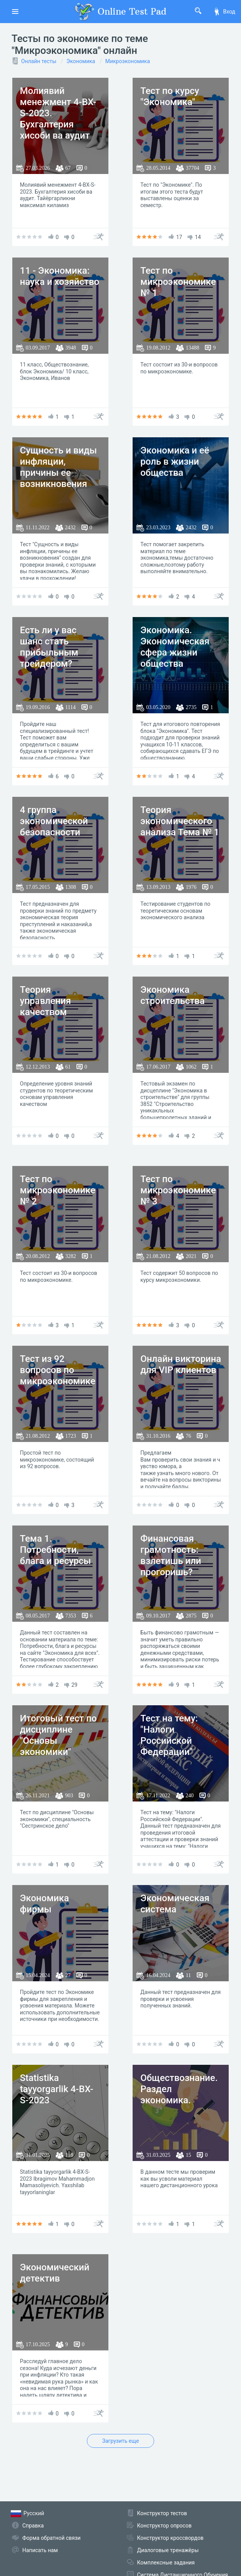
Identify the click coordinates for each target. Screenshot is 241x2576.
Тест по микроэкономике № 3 (178, 1190)
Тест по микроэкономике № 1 (178, 281)
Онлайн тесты (39, 61)
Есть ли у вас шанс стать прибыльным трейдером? (49, 647)
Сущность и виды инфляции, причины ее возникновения (58, 467)
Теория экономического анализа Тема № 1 (179, 821)
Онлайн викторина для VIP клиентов (180, 1364)
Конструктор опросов (164, 2525)
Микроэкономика (127, 61)
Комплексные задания (166, 2562)
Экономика (80, 61)
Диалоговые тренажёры (168, 2550)
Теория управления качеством (45, 1000)
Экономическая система (174, 1904)
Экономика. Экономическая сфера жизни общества (174, 647)
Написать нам (40, 2550)
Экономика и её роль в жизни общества (174, 461)
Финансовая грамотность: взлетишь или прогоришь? (170, 1555)
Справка (33, 2525)
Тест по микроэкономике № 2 (57, 1190)
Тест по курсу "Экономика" (169, 96)
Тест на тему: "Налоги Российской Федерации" (169, 1735)
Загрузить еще (120, 2441)
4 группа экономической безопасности (54, 821)
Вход (224, 11)
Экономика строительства (172, 995)
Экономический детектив (55, 2273)
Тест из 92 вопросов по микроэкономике (57, 1370)
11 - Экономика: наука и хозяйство (59, 276)
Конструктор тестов (162, 2513)
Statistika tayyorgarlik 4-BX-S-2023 (56, 2089)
------------
Your instructions: In the copy, include each entry exactly as written and none of the pictures.

Written response:
Identify the click coordinates for each target. Screenshot is 241x2576.
Тест по микроэкономике № 3 (178, 1190)
Тест по микроэкономике № 1 (178, 281)
Онлайн тесты (39, 61)
Есть ли у вас шанс стать прибыльным трейдером? (49, 647)
Сущность и виды инфляции, причины ее возникновения (58, 467)
Теория экономического анализа Тема № 1 (179, 821)
Онлайн викторина для VIP клиентов (180, 1364)
Конструктор опросов (164, 2525)
Микроэкономика (127, 61)
Комплексные задания (166, 2562)
Экономика (80, 61)
Диалоговые тренажёры (168, 2550)
Теория управления качеством (45, 1000)
Экономическая система (174, 1904)
Экономика. Экономическая сфера жизни общества (174, 647)
Написать нам (40, 2550)
Экономика и её роль в жизни общества (174, 461)
Финансовая грамотность: взлетишь или прогоришь? (170, 1555)
Справка (33, 2525)
Тест по микроэкономике № 2 (57, 1190)
Тест по курсу "Экономика" (169, 96)
Тест на тему: "Налоги Российской Федерации" (169, 1735)
Загрузить еще (120, 2441)
4 группа экономической безопасности (54, 821)
Вход (224, 11)
Экономика строительства (172, 995)
Экономический детектив (55, 2273)
Тест из 92 вопросов по микроэкономике (57, 1370)
11 - Экономика: наука и хозяйство (59, 276)
Конструктор тестов (162, 2513)
Statistika tayyorgarlik 4-BX-S-2023 (56, 2089)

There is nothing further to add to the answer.